Part of the photo exhibition “Where I Breathe”: Thomas Klingberg – Fred from Ghana. *Where I breathe, I want to be at home.* Berlin, 2022. Taken during the Corona pandemic in emergency accommodation. A photographic and artistic commentary on belonging, isolation, and the need for a home – between the experience of the pandemic and the feeling of estrangement.
Where I Breathe: 12 Artists Present Photographic Works at BBK Kunstforum
The exhibition *Where I Breathe* opens on October 30, 2025, at the BBK Kunstforum Düsseldorf and features photographic works by twelve artists, offering diverse perspectives on breath and vitality in photographic representation. The works address the flood of digital images, illusions, and AI-generated humans, exploring the difference between photographs of people who truly breathe and those who have never lived. The exhibition is complemented by a performance by Jessica Scheulen, artistically interpreting the theme of breath.
Participating artists: Monika Bock, Eyal Dinar, Barbara Freundlieb, Michelle Gallagher, Lidia B. Gordon, Agii Gosse, Alexander von Goch, Thomas Klingberg, Layla Reg, Marcus Schmitz, Anna Nwaada Weber, and Linge Xiao.
*Where I Breathe* is on view from October 30 to November 16, 2025, Fridays from 5:00 PM to 8:00 PM and Saturdays and Sundays from 3:00 PM to 6:00 PM at the BBK Kunstforum Düsseldorf, Birkenstraße 47 (rear courtyard). Admission is free.
For this exhibition, I will present four photographs, deliberately reinterpreting the title “Where I Breathe” in an artistic way. I want to pose the question: “Where do I breathe?” — a central question for my social documentary work, because I focus my camera exactly where people breathe.
My photographs depict people in challenging life situations and create a space in which they can become visible. At the same time, a resonance space emerges for me: where they breathe, I breathe as well. “Where I Breathe” for me does not only signify an artistic or intellectual construct, but tangible life — breaths that reveal how people exist and assert themselves in all their reality.
While photographing, I repeatedly ask myself: What would it be like to have to breathe in this situation myself, without being able to return to my own comfort zone?
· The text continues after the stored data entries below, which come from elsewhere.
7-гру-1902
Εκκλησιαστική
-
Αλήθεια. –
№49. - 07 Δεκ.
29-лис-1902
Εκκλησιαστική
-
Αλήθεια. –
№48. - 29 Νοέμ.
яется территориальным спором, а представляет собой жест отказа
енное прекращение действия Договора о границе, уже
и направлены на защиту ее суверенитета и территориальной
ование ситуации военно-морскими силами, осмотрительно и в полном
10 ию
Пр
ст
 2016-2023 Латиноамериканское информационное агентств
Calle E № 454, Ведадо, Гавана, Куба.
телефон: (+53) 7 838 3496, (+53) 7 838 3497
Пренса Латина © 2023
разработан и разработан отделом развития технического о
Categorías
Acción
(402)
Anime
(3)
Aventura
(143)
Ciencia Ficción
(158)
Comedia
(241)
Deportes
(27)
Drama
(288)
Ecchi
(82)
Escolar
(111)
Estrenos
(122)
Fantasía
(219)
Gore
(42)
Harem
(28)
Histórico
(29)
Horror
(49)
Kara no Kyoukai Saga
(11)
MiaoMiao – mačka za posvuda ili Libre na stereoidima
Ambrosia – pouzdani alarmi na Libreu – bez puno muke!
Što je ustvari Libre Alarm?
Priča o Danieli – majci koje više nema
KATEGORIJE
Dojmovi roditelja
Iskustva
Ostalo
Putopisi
This reflection transforms the “I” in the exhibition title into a “We” — a shared humanity that connects us, regardless of our life circumstances.
The guiding question, “Where do I breathe?” also addresses the visitors. As they move through the space of the images, they encounter photographs of people whose breath is shaped by dust, confinement, loneliness, and cold. A silent dialogue emerges: what does it mean to breathe at the same time — and yet live in such different worlds?